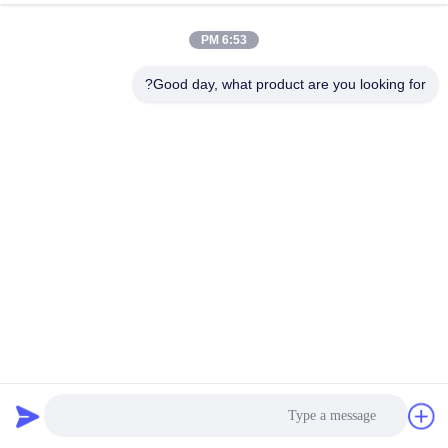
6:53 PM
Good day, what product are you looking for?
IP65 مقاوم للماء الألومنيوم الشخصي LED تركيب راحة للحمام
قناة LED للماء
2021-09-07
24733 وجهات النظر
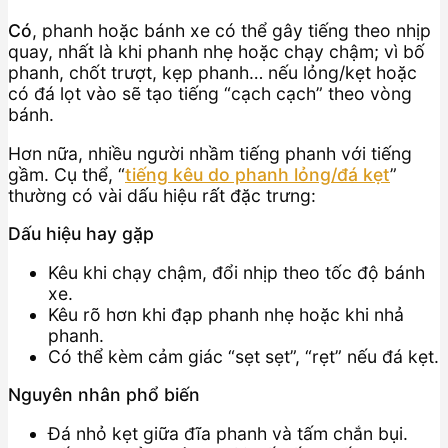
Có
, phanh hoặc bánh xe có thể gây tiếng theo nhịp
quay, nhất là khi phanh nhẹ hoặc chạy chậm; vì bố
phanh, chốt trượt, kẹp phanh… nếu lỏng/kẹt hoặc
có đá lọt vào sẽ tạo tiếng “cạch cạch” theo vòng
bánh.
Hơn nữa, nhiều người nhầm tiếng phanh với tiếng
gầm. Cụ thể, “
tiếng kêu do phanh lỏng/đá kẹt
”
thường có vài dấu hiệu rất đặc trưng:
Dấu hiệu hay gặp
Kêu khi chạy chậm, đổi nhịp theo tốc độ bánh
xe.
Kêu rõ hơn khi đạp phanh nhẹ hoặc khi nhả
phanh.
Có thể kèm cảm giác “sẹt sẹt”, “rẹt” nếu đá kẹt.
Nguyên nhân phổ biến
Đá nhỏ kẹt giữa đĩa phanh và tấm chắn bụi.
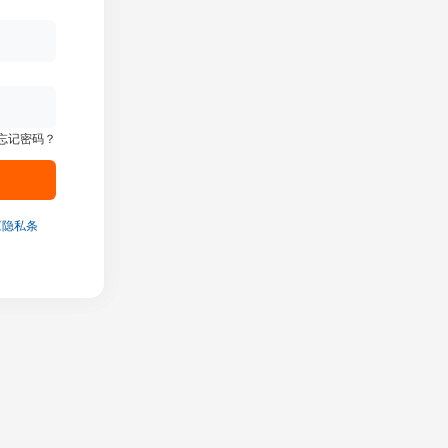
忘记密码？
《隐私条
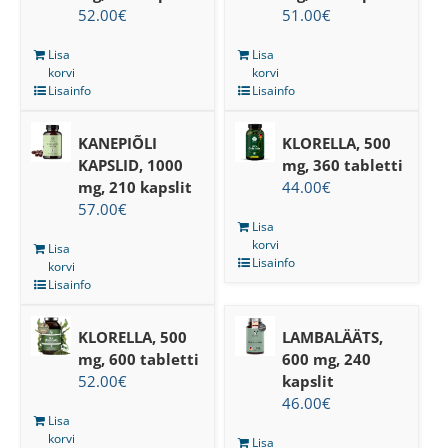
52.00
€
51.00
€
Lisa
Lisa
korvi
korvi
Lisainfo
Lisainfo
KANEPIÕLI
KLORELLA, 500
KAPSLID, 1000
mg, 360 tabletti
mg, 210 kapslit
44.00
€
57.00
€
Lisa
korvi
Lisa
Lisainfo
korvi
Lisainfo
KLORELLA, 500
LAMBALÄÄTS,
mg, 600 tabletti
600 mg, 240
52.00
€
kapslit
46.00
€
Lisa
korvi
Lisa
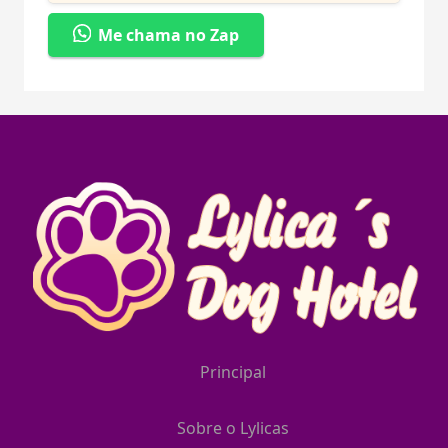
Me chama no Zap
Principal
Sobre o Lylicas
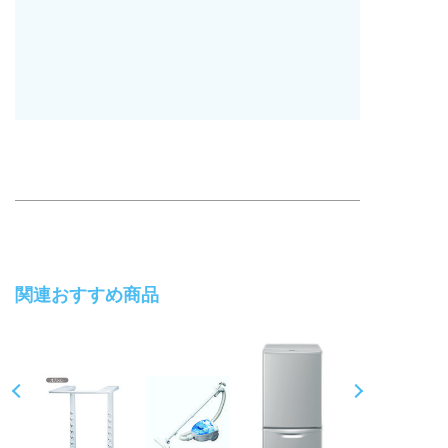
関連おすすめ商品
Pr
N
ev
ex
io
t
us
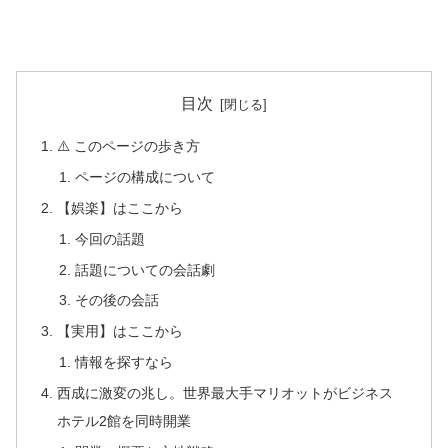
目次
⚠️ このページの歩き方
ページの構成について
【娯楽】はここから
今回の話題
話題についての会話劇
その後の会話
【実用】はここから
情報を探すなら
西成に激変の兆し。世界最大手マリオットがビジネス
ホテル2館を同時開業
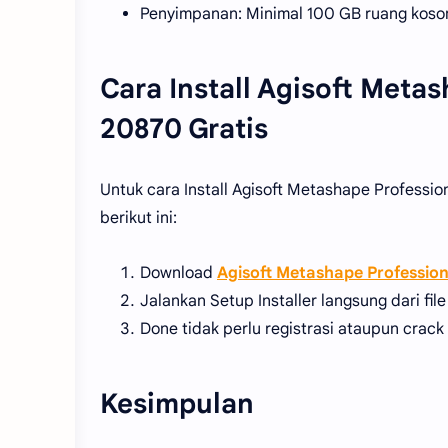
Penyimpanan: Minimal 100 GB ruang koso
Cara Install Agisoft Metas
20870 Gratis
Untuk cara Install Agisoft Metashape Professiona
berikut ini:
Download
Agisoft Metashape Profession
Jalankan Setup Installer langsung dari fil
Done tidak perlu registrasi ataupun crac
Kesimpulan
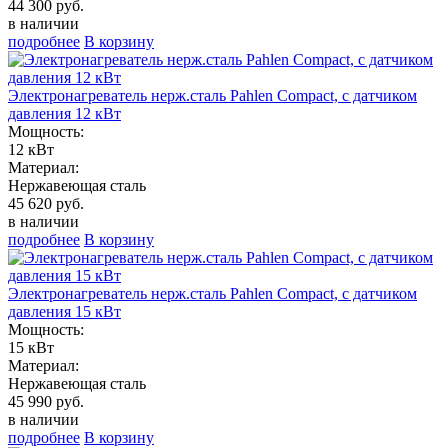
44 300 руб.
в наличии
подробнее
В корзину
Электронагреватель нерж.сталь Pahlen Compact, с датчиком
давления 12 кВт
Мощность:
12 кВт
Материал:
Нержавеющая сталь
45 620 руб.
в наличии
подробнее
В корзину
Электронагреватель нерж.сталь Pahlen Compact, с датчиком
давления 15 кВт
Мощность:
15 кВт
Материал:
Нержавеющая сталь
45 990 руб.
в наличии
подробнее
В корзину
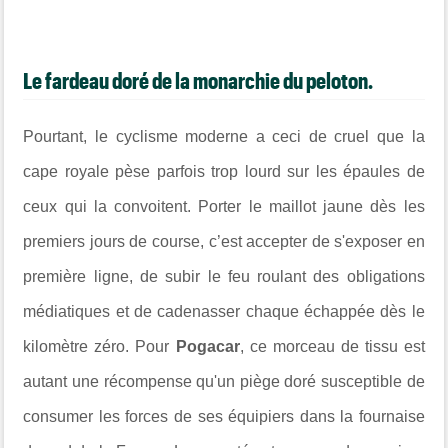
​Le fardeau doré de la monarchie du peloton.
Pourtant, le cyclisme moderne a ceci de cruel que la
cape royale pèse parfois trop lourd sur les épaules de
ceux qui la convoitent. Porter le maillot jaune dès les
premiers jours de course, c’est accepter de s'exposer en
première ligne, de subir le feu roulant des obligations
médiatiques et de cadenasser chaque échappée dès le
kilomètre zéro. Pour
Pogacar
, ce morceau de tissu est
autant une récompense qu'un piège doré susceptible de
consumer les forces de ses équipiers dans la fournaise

★ ★ ★ ★

What you have to do: Quote in full the listing given above; the images are to be left out.

Solved problem:
6:53 PM
Good day, what product are you looking for?
IP65 مقاوم للماء الألومنيوم الشخصي LED تركيب راحة للحمام
قناة LED للماء
2021-09-07
24733 وجهات النظر
Có
, phanh hoặc bánh xe có thể gây tiếng theo nhịp
quay, nhất là khi phanh nhẹ hoặc chạy chậm; vì bố
phanh, chốt trượt, kẹp phanh… nếu lỏng/kẹt hoặc
có đá lọt vào sẽ tạo tiếng “cạch cạch” theo vòng
bánh.
Hơn nữa, nhiều người nhầm tiếng phanh với tiếng
gầm. Cụ thể, “
tiếng kêu do phanh lỏng/đá kẹt
”
thường có vài dấu hiệu rất đặc trưng:
Dấu hiệu hay gặp
Kêu khi chạy chậm, đổi nhịp theo tốc độ bánh
xe.
Kêu rõ hơn khi đạp phanh nhẹ hoặc khi nhả
phanh.
Có thể kèm cảm giác “sẹt sẹt”, “rẹt” nếu đá kẹt.
Nguyên nhân phổ biến
Đá nhỏ kẹt giữa đĩa phanh và tấm chắn bụi.
忘记密码？
《隐私条
52.00
€
51.00
€
Lisa
Lisa
korvi
korvi
Lisainfo
Lisainfo
KANEPIÕLI
KLORELLA, 500
KAPSLID, 1000
mg, 360 tabletti
mg, 210 kapslit
44.00
€
57.00
€
Lisa
korvi
Lisa
Lisainfo
korvi
Lisainfo
KLORELLA, 500
LAMBALÄÄTS,
mg, 600 tabletti
600 mg, 240
52.00
€
kapslit
46.00
€
Lisa
korvi
Lisa
Me chama no Zap
Principal
Sobre o Lylicas
関連おすすめ商品
Pr
N
ev
ex
io
t
us
目次
⚠️ このページの歩き方
ページの構成について
【娯楽】はここから
今回の話題
話題についての会話劇
その後の会話
【実用】はここから
情報を探すなら
西成に激変の兆し。世界最大手マリオットがビジネス
ホテル2館を同時開業
Penyimpanan: Minimal 100 GB ruang koso
Cara Install Agisoft Metas
20870 Gratis
Untuk cara Install Agisoft Metashape Professiona
berikut ini:
Download
Agisoft Metashape Profession
Jalankan Setup Installer langsung dari fil
Done tidak perlu registrasi ataupun crac
Kesimpulan
44 300 руб.
в наличии
подробнее
В корзину
Электронагреватель нерж.сталь Pahlen Compact, с датчиком
давления 12 кВт
Мощность:
12 кВт
Материал:
Нержавеющая сталь
45 620 руб.
в наличии
подробнее
В корзину
Электронагреватель нерж.сталь Pahlen Compact, с датчиком
давления 15 кВт
Мощность:
15 кВт
Материал:
Нержавеющая сталь
45 990 руб.
в наличии
подробнее
В корзину
​Le fardeau doré de la monarchie du peloton.
Pourtant, le cyclisme moderne a ceci de cruel que la
cape royale pèse parfois trop lourd sur les épaules de
ceux qui la convoitent. Porter le maillot jaune dès les
premiers jours de course, c’est accepter de s'exposer en
première ligne, de subir le feu roulant des obligations
médiatiques et de cadenasser chaque échappée dès le
kilomètre zéro. Pour
Pogacar
, ce morceau de tissu est
autant une récompense qu'un piège doré susceptible de
consumer les forces de ses équipiers dans la fournaise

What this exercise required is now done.